• Brief: In the entries that follow, locate the line with "Masks at 108×127.", then restate that line and all later lines exactly as they appear, leaving pictures out.

• Task material:
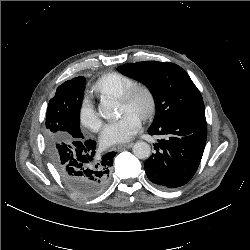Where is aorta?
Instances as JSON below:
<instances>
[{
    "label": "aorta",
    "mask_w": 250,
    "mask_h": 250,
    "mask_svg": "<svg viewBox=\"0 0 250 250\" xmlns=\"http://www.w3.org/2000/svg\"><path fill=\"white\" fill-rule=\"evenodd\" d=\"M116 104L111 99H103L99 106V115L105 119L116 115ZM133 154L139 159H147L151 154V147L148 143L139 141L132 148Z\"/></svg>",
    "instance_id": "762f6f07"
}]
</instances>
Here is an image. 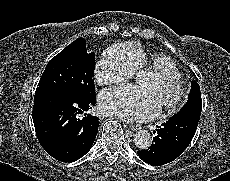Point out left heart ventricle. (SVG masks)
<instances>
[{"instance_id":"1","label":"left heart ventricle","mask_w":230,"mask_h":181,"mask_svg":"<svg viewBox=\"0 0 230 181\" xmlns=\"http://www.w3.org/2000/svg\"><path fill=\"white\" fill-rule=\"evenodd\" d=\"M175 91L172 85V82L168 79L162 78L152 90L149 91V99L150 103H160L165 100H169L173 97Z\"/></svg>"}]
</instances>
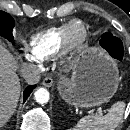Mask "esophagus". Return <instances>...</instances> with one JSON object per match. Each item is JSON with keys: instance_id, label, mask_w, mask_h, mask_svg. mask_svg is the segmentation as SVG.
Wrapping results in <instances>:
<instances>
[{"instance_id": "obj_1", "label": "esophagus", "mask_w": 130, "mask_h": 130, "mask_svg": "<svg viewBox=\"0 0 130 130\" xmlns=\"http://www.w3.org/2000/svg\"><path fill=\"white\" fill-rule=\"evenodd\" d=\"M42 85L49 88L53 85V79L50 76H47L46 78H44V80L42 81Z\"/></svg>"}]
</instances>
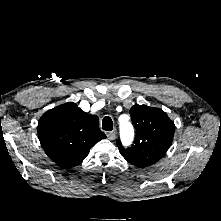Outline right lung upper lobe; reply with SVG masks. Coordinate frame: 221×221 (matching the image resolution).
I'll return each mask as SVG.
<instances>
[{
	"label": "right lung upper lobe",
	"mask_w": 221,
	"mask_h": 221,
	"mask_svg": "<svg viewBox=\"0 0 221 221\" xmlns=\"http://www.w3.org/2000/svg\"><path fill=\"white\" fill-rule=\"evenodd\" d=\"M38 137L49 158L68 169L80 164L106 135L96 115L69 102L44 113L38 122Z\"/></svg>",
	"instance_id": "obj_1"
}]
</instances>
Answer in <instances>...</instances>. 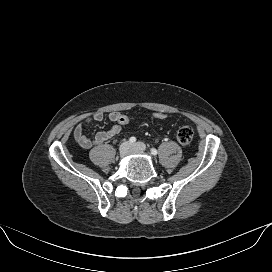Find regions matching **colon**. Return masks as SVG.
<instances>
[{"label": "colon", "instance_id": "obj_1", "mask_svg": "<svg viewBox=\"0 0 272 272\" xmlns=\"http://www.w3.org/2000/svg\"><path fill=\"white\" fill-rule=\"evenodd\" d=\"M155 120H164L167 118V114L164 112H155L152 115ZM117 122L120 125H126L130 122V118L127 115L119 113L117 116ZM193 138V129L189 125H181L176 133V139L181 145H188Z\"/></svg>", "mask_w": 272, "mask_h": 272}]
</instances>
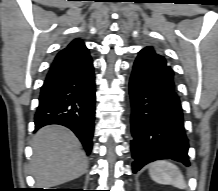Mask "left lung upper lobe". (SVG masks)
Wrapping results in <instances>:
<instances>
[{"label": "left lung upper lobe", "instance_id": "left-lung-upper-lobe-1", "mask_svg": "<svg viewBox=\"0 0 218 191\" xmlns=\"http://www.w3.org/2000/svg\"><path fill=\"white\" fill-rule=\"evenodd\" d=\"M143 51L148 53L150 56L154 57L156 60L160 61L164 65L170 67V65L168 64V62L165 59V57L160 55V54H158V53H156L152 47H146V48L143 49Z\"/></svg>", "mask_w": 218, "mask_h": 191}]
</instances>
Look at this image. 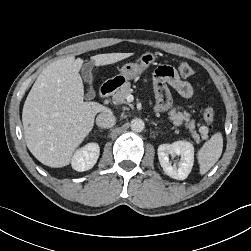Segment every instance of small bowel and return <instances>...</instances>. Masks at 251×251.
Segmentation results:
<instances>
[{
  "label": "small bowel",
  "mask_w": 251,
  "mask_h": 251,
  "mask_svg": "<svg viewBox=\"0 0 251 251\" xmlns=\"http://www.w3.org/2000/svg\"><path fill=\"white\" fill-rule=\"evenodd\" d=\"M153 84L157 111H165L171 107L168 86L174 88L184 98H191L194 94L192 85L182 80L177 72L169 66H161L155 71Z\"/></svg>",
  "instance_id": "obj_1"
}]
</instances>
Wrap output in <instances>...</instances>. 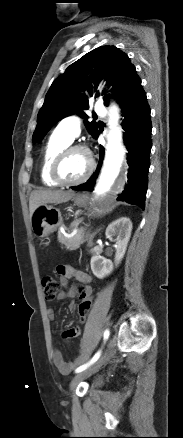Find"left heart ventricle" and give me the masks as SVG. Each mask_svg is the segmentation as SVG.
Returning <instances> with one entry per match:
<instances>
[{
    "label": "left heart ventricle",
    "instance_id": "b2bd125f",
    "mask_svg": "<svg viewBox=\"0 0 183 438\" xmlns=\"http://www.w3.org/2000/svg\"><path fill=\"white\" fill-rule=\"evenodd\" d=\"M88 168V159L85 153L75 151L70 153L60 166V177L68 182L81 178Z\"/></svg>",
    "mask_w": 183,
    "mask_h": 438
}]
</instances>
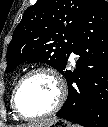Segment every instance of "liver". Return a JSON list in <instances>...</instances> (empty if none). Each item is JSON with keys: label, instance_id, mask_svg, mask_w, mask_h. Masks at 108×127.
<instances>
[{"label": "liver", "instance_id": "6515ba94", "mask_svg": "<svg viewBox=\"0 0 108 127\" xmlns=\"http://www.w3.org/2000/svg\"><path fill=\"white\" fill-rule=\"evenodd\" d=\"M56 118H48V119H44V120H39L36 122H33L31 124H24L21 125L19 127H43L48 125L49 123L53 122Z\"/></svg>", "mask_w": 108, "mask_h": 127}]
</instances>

• Expected output:
Segment every instance of "liver". Return a JSON list in <instances>...</instances> (empty if none). Each item is JSON with keys: label, instance_id, mask_svg, mask_w, mask_h. Masks at 108×127.
<instances>
[{"label": "liver", "instance_id": "6515ba94", "mask_svg": "<svg viewBox=\"0 0 108 127\" xmlns=\"http://www.w3.org/2000/svg\"><path fill=\"white\" fill-rule=\"evenodd\" d=\"M56 118H48V119H44V120H39L36 122H33L31 124H24L21 125L19 127H43L48 125L49 123L53 122Z\"/></svg>", "mask_w": 108, "mask_h": 127}]
</instances>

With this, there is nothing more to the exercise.